Requirement: The answer should be each line from the entries below that has the word "Users" in it.

Data provided:
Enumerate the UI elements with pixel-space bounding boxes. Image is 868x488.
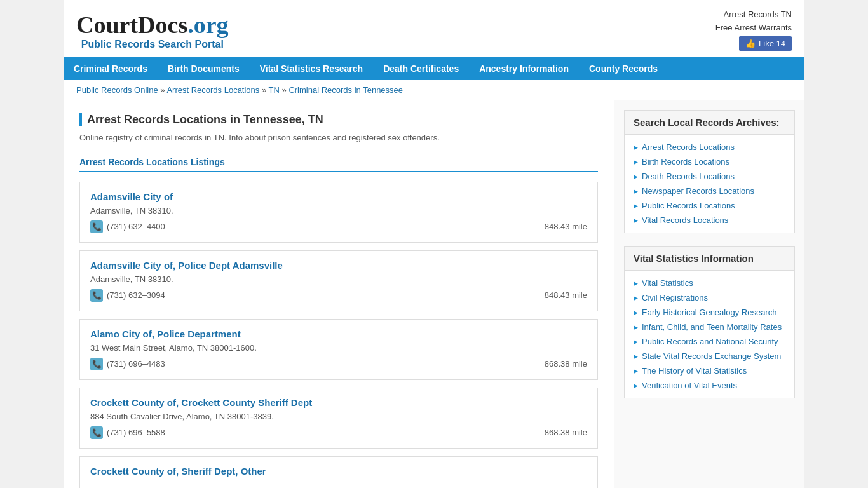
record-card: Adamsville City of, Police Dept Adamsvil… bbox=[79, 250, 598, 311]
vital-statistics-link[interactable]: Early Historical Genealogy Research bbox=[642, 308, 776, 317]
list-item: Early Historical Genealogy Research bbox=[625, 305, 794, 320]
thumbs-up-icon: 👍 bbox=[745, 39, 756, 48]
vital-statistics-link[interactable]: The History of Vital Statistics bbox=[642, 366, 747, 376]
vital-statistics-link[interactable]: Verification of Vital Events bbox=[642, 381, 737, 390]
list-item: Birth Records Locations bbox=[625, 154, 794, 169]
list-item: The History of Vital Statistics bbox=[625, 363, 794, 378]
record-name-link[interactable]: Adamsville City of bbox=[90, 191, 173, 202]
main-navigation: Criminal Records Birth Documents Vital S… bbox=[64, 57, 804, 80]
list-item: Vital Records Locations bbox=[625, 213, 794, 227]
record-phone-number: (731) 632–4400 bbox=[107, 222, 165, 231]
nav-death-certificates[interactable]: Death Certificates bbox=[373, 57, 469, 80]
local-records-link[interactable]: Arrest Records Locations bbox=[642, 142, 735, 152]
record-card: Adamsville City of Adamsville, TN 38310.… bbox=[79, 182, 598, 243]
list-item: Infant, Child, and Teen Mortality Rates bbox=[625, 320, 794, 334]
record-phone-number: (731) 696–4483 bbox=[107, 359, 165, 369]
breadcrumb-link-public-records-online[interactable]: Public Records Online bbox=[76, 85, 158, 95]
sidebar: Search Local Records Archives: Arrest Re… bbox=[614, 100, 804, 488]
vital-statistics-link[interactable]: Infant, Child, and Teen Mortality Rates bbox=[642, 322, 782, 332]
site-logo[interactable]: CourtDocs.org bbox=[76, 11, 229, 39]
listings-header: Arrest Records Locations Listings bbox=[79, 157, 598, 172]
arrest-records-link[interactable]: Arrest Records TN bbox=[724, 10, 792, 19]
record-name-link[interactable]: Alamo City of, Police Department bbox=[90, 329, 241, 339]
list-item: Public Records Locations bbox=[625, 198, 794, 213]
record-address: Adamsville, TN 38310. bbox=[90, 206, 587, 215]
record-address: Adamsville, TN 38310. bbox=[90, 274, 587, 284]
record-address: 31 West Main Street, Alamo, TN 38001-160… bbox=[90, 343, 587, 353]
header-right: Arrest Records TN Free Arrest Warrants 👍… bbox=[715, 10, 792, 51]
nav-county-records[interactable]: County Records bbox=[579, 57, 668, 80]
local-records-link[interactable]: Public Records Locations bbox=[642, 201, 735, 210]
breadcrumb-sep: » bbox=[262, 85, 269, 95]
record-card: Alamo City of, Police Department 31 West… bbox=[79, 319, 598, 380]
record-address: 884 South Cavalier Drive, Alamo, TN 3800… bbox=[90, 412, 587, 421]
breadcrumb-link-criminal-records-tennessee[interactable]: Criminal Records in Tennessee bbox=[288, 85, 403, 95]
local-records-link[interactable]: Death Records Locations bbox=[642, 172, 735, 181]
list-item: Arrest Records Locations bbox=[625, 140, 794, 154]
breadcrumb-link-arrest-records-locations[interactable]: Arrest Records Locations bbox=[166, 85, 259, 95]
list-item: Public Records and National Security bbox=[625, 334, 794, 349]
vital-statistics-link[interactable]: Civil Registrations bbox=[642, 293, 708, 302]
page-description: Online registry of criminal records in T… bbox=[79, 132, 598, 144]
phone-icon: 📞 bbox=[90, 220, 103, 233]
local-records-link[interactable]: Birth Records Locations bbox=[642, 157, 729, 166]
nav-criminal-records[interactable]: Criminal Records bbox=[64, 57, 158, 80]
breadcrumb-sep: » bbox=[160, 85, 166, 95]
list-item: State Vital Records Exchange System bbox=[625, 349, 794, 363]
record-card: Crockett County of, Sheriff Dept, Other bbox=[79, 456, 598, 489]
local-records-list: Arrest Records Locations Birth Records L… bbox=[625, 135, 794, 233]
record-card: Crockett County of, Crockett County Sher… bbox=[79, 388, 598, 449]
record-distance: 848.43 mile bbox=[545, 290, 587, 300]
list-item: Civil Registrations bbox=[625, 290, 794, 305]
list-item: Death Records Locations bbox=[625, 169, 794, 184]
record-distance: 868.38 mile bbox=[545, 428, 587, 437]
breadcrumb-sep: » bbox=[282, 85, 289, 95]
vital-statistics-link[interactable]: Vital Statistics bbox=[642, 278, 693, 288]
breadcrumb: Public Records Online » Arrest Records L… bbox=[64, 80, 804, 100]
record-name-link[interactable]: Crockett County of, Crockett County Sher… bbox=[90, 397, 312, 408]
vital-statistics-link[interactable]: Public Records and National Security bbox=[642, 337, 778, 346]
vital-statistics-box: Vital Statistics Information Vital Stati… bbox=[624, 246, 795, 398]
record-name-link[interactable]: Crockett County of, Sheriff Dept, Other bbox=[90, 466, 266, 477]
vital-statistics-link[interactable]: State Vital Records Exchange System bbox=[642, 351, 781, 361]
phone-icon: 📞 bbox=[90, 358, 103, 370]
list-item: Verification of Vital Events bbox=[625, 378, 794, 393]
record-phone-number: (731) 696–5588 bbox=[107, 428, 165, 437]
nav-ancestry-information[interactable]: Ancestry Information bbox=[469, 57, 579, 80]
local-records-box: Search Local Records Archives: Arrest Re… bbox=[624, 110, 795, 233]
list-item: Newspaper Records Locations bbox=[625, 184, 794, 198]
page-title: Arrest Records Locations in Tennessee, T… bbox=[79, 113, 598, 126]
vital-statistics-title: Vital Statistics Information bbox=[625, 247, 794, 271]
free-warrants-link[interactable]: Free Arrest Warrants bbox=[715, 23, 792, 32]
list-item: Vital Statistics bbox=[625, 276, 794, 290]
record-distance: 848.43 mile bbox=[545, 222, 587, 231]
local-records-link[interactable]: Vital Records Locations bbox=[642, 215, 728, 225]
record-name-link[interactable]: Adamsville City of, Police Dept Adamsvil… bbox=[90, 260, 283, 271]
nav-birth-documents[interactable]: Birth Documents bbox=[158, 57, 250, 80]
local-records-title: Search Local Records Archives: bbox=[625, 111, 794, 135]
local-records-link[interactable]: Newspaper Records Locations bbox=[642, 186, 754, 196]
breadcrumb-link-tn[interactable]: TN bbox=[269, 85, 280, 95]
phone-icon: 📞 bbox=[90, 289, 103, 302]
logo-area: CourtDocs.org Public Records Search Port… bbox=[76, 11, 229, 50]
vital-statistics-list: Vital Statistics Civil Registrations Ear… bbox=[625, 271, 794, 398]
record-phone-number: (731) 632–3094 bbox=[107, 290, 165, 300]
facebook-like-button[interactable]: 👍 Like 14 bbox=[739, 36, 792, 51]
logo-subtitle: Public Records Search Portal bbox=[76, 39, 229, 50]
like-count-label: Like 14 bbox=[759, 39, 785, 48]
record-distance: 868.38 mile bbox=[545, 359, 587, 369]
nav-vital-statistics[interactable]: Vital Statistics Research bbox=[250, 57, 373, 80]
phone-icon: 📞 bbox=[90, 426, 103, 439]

...

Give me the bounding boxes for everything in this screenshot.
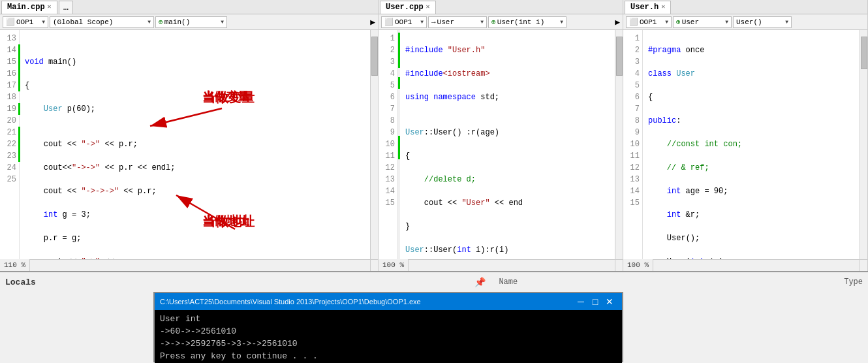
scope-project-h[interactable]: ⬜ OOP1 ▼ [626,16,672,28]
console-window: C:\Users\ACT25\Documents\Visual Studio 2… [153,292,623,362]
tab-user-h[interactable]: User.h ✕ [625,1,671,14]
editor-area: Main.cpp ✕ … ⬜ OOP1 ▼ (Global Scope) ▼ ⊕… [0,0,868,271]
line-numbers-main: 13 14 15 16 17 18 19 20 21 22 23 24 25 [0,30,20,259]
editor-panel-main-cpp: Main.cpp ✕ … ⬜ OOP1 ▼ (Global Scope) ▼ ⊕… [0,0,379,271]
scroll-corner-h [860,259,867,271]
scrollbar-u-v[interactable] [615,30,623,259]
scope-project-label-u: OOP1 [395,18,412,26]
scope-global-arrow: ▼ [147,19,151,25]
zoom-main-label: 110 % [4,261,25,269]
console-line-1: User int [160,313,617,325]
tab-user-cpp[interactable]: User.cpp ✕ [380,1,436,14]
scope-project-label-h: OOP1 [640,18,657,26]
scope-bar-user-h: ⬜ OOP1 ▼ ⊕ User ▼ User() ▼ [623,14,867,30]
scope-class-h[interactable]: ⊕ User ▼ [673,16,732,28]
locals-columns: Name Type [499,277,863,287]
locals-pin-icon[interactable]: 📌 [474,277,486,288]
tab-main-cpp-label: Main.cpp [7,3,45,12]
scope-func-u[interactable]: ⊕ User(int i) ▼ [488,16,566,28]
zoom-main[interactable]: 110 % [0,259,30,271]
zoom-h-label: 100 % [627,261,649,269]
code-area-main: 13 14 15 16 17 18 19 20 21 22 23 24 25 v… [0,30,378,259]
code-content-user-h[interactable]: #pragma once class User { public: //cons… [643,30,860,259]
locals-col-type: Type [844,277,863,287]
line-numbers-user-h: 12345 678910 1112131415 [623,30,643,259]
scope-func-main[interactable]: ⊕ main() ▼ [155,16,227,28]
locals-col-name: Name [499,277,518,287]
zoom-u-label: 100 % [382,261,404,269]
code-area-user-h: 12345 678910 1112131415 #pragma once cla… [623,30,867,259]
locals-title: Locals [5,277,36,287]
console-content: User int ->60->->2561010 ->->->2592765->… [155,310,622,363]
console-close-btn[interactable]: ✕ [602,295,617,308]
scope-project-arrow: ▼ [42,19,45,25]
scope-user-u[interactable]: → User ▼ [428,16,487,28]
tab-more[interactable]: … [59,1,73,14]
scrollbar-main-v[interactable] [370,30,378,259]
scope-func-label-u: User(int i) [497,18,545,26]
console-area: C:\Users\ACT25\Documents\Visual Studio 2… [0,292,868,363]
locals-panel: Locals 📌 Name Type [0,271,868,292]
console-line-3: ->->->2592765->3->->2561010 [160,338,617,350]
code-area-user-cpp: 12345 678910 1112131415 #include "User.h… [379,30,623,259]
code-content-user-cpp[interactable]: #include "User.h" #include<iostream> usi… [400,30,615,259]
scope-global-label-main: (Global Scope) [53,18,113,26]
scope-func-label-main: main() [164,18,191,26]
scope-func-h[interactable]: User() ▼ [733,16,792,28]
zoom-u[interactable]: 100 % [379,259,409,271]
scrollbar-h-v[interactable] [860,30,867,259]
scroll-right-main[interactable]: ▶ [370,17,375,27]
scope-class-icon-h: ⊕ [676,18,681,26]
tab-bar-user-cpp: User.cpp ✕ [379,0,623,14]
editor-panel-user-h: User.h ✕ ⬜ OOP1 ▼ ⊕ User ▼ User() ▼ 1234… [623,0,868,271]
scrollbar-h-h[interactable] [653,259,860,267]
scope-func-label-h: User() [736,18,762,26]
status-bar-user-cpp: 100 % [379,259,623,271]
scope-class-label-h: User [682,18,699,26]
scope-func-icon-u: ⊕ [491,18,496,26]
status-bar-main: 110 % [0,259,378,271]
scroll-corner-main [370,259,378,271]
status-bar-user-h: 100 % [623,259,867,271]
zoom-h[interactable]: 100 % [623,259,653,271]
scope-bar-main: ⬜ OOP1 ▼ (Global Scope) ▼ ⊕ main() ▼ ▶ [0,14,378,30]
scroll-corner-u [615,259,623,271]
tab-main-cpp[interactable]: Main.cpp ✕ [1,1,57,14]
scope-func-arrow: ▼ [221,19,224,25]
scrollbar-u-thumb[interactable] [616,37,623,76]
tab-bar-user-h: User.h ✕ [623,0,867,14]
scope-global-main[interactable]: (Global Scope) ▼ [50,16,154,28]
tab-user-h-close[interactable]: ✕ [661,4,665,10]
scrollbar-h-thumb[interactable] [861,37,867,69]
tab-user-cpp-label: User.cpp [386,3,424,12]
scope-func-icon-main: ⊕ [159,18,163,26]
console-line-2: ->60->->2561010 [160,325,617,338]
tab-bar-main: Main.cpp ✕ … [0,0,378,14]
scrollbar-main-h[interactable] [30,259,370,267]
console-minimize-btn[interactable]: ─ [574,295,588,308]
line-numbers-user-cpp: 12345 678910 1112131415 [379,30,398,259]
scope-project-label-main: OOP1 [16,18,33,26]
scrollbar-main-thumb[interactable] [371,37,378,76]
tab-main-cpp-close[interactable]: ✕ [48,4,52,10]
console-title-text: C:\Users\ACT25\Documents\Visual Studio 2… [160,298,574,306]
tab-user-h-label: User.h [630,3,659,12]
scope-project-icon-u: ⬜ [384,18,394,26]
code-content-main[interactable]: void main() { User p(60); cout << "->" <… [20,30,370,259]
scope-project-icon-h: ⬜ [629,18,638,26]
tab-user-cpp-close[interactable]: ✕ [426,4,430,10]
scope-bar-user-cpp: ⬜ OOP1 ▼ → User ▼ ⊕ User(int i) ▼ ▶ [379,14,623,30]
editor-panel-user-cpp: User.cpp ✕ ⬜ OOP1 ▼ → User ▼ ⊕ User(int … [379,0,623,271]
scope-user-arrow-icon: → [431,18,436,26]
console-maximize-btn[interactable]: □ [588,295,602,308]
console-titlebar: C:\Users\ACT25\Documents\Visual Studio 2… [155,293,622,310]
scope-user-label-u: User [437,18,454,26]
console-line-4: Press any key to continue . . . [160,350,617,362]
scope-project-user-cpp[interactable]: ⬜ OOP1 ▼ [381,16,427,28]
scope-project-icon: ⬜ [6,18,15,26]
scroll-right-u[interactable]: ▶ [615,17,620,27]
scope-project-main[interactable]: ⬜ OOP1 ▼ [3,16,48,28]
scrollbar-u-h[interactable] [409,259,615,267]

Exercise answer:
console-window: C:\Users\ACT25\Documents\Visual Studio 2… [153,292,623,362]
console-area: C:\Users\ACT25\Documents\Visual Studio 2… [0,292,868,363]
console-title-text: C:\Users\ACT25\Documents\Visual Studio 2… [160,298,574,306]
console-titlebar: C:\Users\ACT25\Documents\Visual Studio 2… [155,293,622,310]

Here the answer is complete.